2 Operating Systems for Clusters

2.1 Basic characteristics

The ideal operating system, in general, as well as for clusters, should always help as much as possible, and never hinder the users. That means, it should help the user (which in such case almost always is an application-or-middleware designer) to set up the system for optimal program execution. This could be done by supplying a consistent and well-targeted set of functions offering as many system resources as possible. After configuring the environment, it would be nice if it stays out of the user’s way avoiding any time consuming context switches.

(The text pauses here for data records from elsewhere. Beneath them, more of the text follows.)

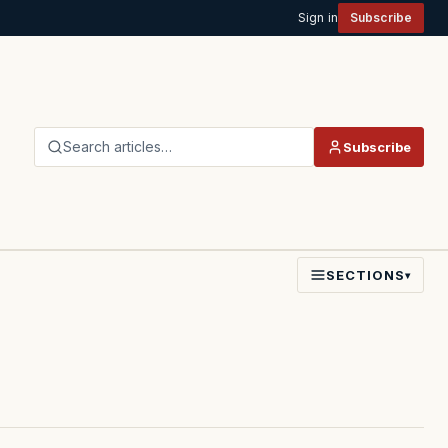
Sign in
Subscribe
Search articles…
Subscribe
SECTIONS
▾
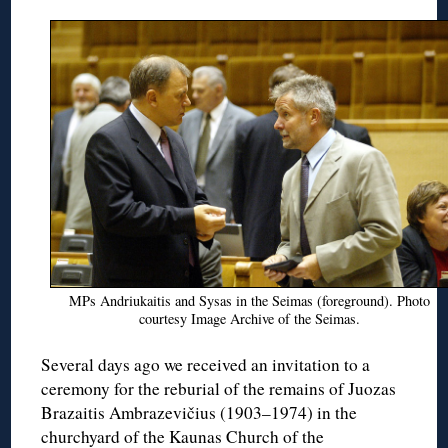
MPs Andriukaitis and Sysas in the Seimas (foreground). Photo
courtesy Image Archive of the Seimas.
Several days ago we received an invitation to a
ceremony for the reburial of the remains of Juozas
Brazaitis Ambrazevičius (1903–1974) in the
churchyard of the Kaunas Church of the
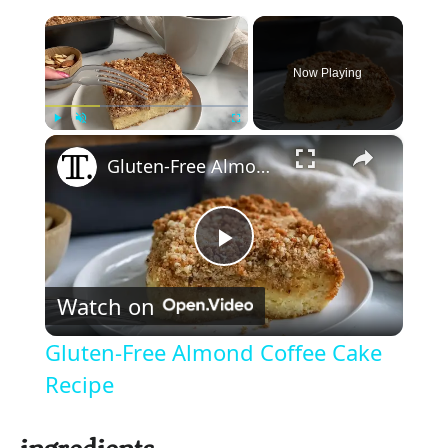
×
Now Playing
×
Play
Unmute
Fullscreen
Gluten-Free Almond Coffee Cake Recipe
P
Watch on
l
Gluten-Free Almond Coffee Cake
a
Recipe
y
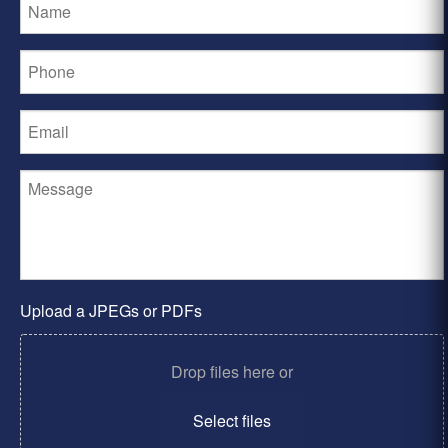
Upload a JPEGs or PDFs
Drop files here or
Select files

Anyway, how different one chooses to make the operating system depends on ones view of clustering. On the one hand, we have those who argue that each node of a cluster must contain a full-featured operating system such as Unix, with all the positives and negatives that implies. At the other extreme, there are researchers asking the question, "Just how much can I remove from the OS and have it still be useful?" It is a common question what attributes exactly should have a cluster operating system. But the most mentioned in the research community are the following ones: manageability, stability, performance, extensibility, scalability, support and heterogeneity. It should be said that the experience shows that these attributes may be mutually exclusive. That means, for example, supplying a SSI (Single System Image) at the operating system level, while a definite boon in terms of manageability, drastically inhibits scalability. Another example is the availability of the source code in conjunction with the possibility to extend (and thus modify) the operating system on this base. This property has a negative influence on the stability and manageability of the Programming models, environments and languages 3 system: over time, many variants of the operating system will develop, and the different extension may conflict when there is no single supplier.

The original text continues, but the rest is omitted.